Ho sempre cercato di evitare di diventare uno specializzato, uno che passa da un conflitto all’altro, non solo per quell’elemento un po’ caricaturale, che fa sembrare d’essere un mercante d’armi!, uno che senza la guerra non ha ragione di campare. No, anche perché sono convinto che puoi raccontare, puoi continuare a non considerarlo il tuo panorama abituale, quindi a impegnarti a viverla come un fatto eccezionale, con la sua drammaticità, la sua tragedia, però serbando dentro di te anche la percezione dei suoi angoli di normalità, se continui a essere una persona normale.
Ecco, non ho mai voluto diventare qualcuno che si senta a suo agio in un conflitto. Penso che per raccontare bene un conflitto a delle persone normali, che stanno cenando, che sono sedute in salotto, devi conservare traccia della normalità.
 
La seconda domanda è più tecnica. A proposito del giornalismo di guerra, inteso come mestiere, i suoi colleghi della carta stampata mi hanno parlato di unilateral e di embedment. Le sue considerazioni, pro e contro, visto che l’embedment è molto criticato. Che cosa ne pensa?
 
(C): Sul giornalismo aggregato alle truppe di qualche Paese sussite un luogo comune, come succede spesso in queste cose. Viene visto come un giornalismo al servizio dello Stato maggiore. Io non concordo, credo anzi che sia un’opportunità in più.
Naturalmente uno sa benissimo che se l’unica fonte fosse quella di un giornalista al seguito delle truppe rischieremmo uno sguardo unilaterale, ma se tu ad esempio hai un giornalista a Baghdad e uno al seguito delle colonne che avanzano, hai due punti di vista. E questo credo che in definitiva risulti più forte della censura, più forte di ogni altra querelle, in base naturalmente alla personalità del singolo giornalista.
Spesso questi luoghi comuni sono molto diffusi. Persino il Segretario nazionale del Sindacato dei giornalisti ha parlato contro gli embedded, ormai embedded è diventato equivalente a dire giornalismo asservito.
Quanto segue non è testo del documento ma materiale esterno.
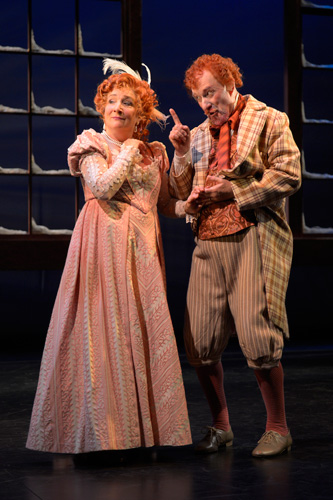 I want to click on stockings, so click(x=219, y=398), click(x=280, y=405).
Quando c’era Saddam tutti i giornalisti, italiani compresi, che andavano a Baghdad erano embedded nella struttura del controllo dittatoriale di Saddam.
Non tutte le cose scritte allora denunciavano la brutalità o la spietatezza della dittatura di Saddam. Io sono entrato in Iraq il giorno in cui crollò il regime del Baath, ma il visto non l’avevo perché ero sulla lista nera del Ministero dell’informazione di Saddam. Ero stato in Iraq ed avevo raccontato delle cose che a loro non erano per niente piaciute.
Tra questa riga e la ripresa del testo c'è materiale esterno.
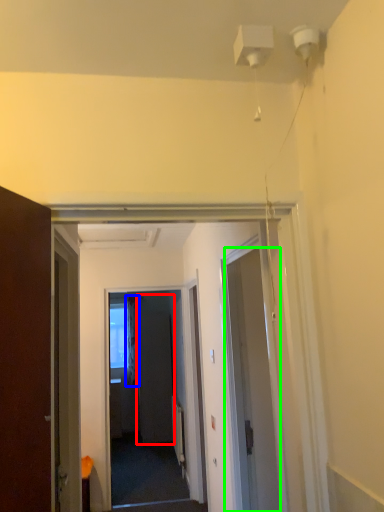 Question: Based on their relative distances, which object is nearer to screen door (highlighted by a red box)? Choose from curtain (highlighted by a blue box) and door (highlighted by a green box).

Choices:
 (A) curtain
 (B) door

Answer: (A)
Non dico che tutti gli altri avessero scritto testi che al contrario fossero piaciuti, però quello era un giornalismo embedded molto più compromesso di tanti altri che poi hanno fatto giornalismo al seguito degli americani. Concretamente. Quando, tranne nel primo periodo a Nassiriyah, abbiamo tutti fatto giornalismo embedded perché dormivamo alla base White Horse, con gli italiani, uscivamo con gli italiani, facevamo giornalismo embedded, non c’era altra possibilità.
Non si poteva più stare in un albergo, non ci si poteva muovere per conto proprio se non a costo di rischi che rendevano impossibile il lavoro. Quando sono stato in Iraq, a Kabul no, ma in Iraq ho dormito accanto a dei militari italiani e ho fatto giornalismo embedded.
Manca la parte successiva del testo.